Mas a espera valeu a pena. Duplo, o disco ganha vida ilustrado por 12 composições que somam quase 80 minutos. Na nova obra, repleta de energia, o quarteto da Califórnia consegue resgatar – de forma proposital ou não – receitas de discos anteriores. Impossível negar que Hardwired, single do trabalho, não remeta, em alguns trechos, ao Kill’ Em All, primeiro do grupo.
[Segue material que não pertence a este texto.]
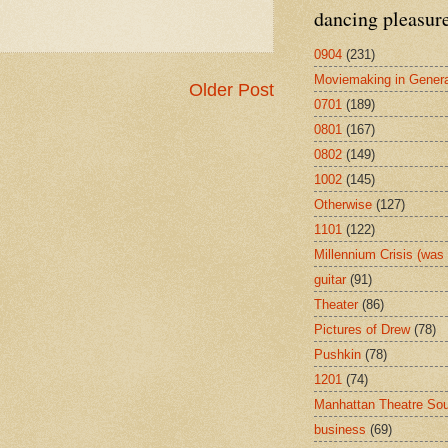
dancing pleasur
0904
(231)
Moviemaking in Genera
Older Post
0701
(189)
0801
(167)
0802
(149)
1002
(145)
Otherwise
(127)
1101
(122)
Millennium Crisis (wa
guitar
(91)
Theater
(86)
Pictures of Drew
(78)
Pushkin
(78)
1201
(74)
Manhattan Theatre So
business
(69)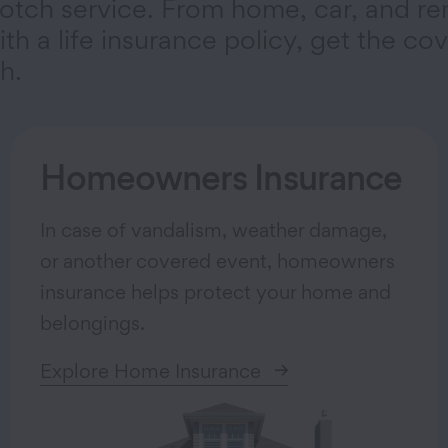
otch service. From home, car, and re
th a life insurance policy, get the co
h.
Homeowners Insurance
In case of vandalism, weather damage,
or another covered event, homeowners
insurance helps protect your home and
belongings.
Explore Home Insurance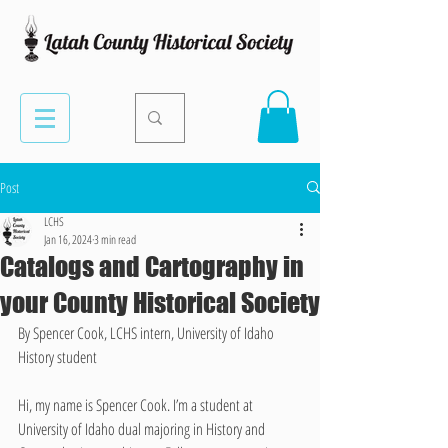
Post
LCHS
Jan 16, 2024
3 min read
Catalogs and Cartography in
your County Historical Society
By Spencer Cook, LCHS intern, University of Idaho 
History student
Hi, my name is Spencer Cook. I’m a student at 
University of Idaho dual majoring in History and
Já Now That We’re Dead lembra algo do disco preto de 1991. Algumas músicas, como Confusion, para os fãs mais novos, podem ser cansativas com seus mais de seis minutos. Quem gosta da fase And Justice For All vai adorar. As críticas sociais – e outras mais –, é claro, estão presentes.

Mas não se trata de um grande catadão. Tudo, mesmo com as referências, soa atual. Here Comes Revenge tem poderoso trabalho de guitarras. Outro fato que vale ser ressaltado é que a banda sai na frente também por ter produzido um videoclipe para cada música do disco. Imperdível. O Metallica se apresenta em março, em São Paulo, no festival Lollapalooza.